C'est toujours un grand plaisir que de voir Al Pacino renaître régulièrement de ses cendres. Après ses infâmes polars avec Jon Avnet, revoici donc le grand Al dans ses œuvres dans « YOU DON’T KNOW JACK », un téléfilm HBO basé sur le combat d’un médecin adepte de l’euthanasie, qui fut surnommé « Dr. Mort ».
Malgré ses (déjà) 70 ans, Pacino est vieilli pour ressembler au véritable Kevorkian et fermement dirigé par Barry Levinson, il compose un personnage complexe et excentrique d’une belle texture. Mais le réalisateur a eu l’instinct de ne pas faire de son film un one-man-show et a donné de l’espace aux personnages secondaires. Ainsi Brenda Vaccaro, actrice des seventies un peu oubliée aujourd'hui, est-elle magistrale dans le rôle de la sœur soumise mais grande gueule et Danny Huston – acteur de plus en plus épanoui – fait-il un grand numéro en avocat flamboyant.

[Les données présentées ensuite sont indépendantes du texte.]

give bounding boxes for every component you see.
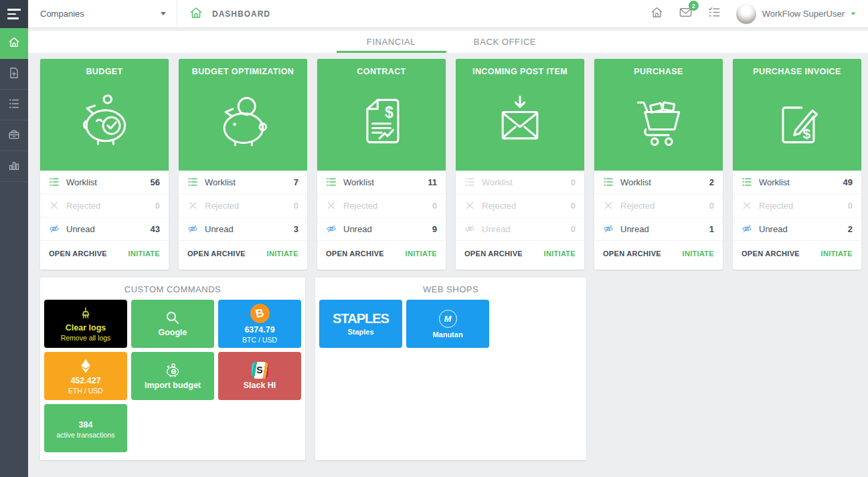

Levinson adopte un style singulier, entre l’ultra-réalisme (on a du mal à déterminer si les interviews de « suicidés » sont réelles ou reconstituées) et la fable et parvient à maintenir l’intérêt et l’émotion sans jamais tomber dans les travers du biopic hollywoodien ou les facilités de l’hagiographie. Son Kevorkian n’est pas parfait, ni exemplaire, c'est un sac de nœuds invivable et asocial, radin, égotique et incontrôlable, mais grandi par sa croisade. Et on est souvent partagé entre l’horreur et l’admiration : les euthanasies « sauvages » en pleine nuit, à l’arrière d’une camionnette sont assez perturbantes.
Dans un casting très riche, on retrouve John Goodman (déjà co-équipier de Pacino dans l’excellent « SEA OF LOVE ») en ami aveuglément dévoué, Susan Sarandon en alliée elle-même confrontée à la maladie.
« YOU DON’T KNOW JACK » est un beau téléfilm, parfaitement adapté au média et propice à l’ouverture d’un débat sur un sujet toujours tabou et inconfortable.
À NOTER : le titre original est un jeu de mots entre le prénom de Kevorkian et l’expression « You don’t know Jack » qui signifie « Tu n’en sais rien ». Intraduisible bien sûr. Le titre français est donc un plus basique « LA VÉRITÉ SUR JACK ».